Categories: On the Beat

Topics: Modernizing Policing, Police Training

In 2016, NOPD Prioritized De-Escalation Training For New And Veteran Officers

How a police officer first responds to a person in crisis can determine the outcome of an entire situation, including whether someone gets hurt, goes to the hospital or goes to jail. That’s why the NOPD made training new and veteran officers in de-escalation techniques a top priority in 2016.

Watch Video: Inside Crisis Intervention Team Training

The curriculum, known as CIT, or Crisis Intervention Team Training, is built upon best practices on how law enforcement officers should recognize and handle behavior associated with mental disorders. CIT officers receive 40 hours of specialized training from mental health experts focused on techniques and best practices for minimizing the use of force against individuals in crisis due to mental illness or a behavioral disorder. Training includes lectures from mental health experts as well as on-site visitation and exposure to mental health facilities, intensive interaction with individuals with a mental illness and scenario-based de-escalation skills training.
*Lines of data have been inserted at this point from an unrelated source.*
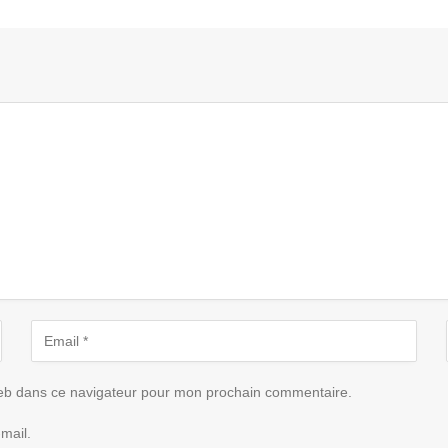
eb dans ce navigateur pour mon prochain commentaire.
mail.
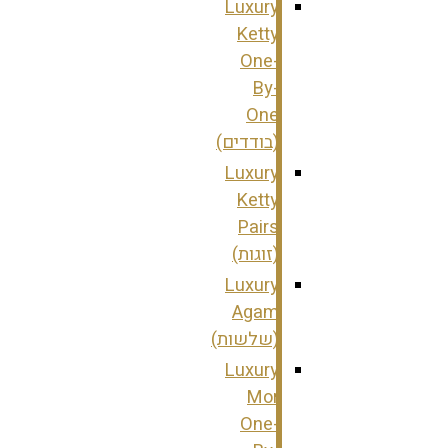
Luxury
Ketty
One-
By-
One
(בודדים)
Luxury
Ketty
Pairs
(זוגות)
Luxury
Agam
(שלשות)
Luxury
Mor
One-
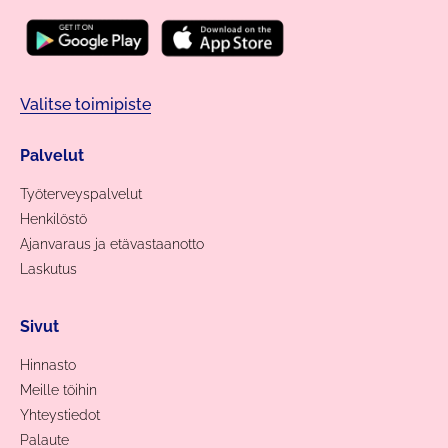
Valitse toimipiste
Palvelut
Työterveyspalvelut
Henkilöstö
Ajanvaraus ja etävastaanotto
Laskutus
Sivut
Hinnasto
Meille töihin
Yhteystiedot
Palaute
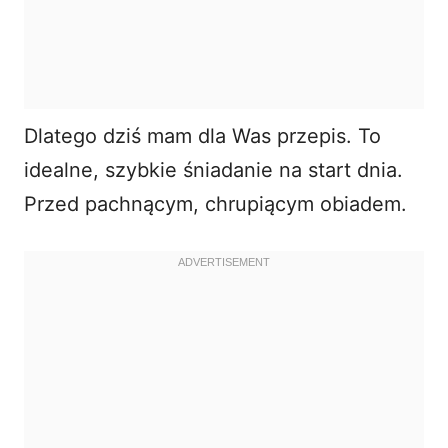
Dlatego dziś mam dla Was przepis. To
idealne, szybkie śniadanie na start dnia.
Przed pachnącym, chrupiącym obiadem.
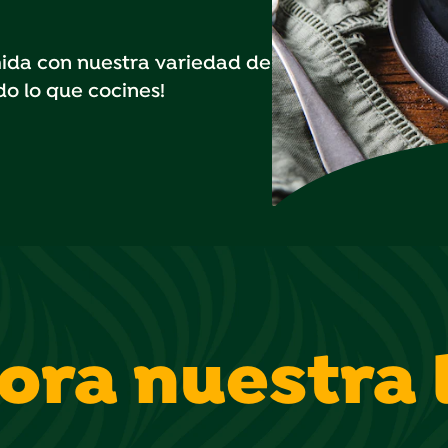
omida con nuestra variedad de
do lo que cocines!
ora nuestra 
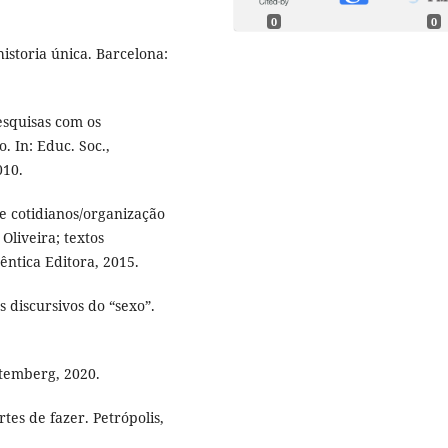
0
0
storia única. Barcelona:
esquisas com os
. In: Educ. Soc.,
010.
e cotidianos/organização
Oliveira; textos
êntica Editora, 2015.
 discursivos do “sexo”.
utemberg, 2020.
tes de fazer. Petrópolis,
CIT officers are then assigned to each police district to respond to and de-escalate mental health and other crises.

Second District Officer Andrew Wiedman was among the first patrol officers to receive the new training. He said the most important thing he’s learned from the program is empathy.

Wiedman described a situation in the past year where he was called out to a local hospital where a patient was reportedly being aggressive and had struck a nurse in the emergency room. When he arrived at the hospital, Wiedman said he used the skills he learned in CIT to de-escalate the situation and simply talk with the patient. After an hour of listening and talking to the individual, Wiedman said he was able to convince the patient to calmly leave the hospital where he was escorted to a different facility.

“They wanted to charge him with simple battery, but one thing you learn in training is that the behavior that you see is not always criminal,” said Wiedman.  “Now, there are times when we’ll have to arrest people, but if we can just defer people from the criminal justice system to the healthcare system, people suffering from mental illnesses are more likely to stay on treatment and those are all positive things for law enforcement and for the city.”

This past fall, the department delivered on a commitment to train at least 20 percent of the patrol officers by August 2016 as part of the federal consent decree. In all, a total of 122 NOPD employees and officers have been certified in CIT since the fall of 2015. And that number will increase in 2017 with the next CIT class set for early 2017.

As the training continues, CIT Coordinator Sergeant Bruce Glaudi said it will continue to evolve. This week, Glaudi will be participating in the Police Executive Research Forum conference in New Orleans where he hopes to develop other ideas for CIT training in the future, including more difficult scenarios for officers and best practices on de-escalation, decision-making and use of force tactics.

All in an effort to equip officers with the tools they need to keep themselves safe and to get help to those who need it.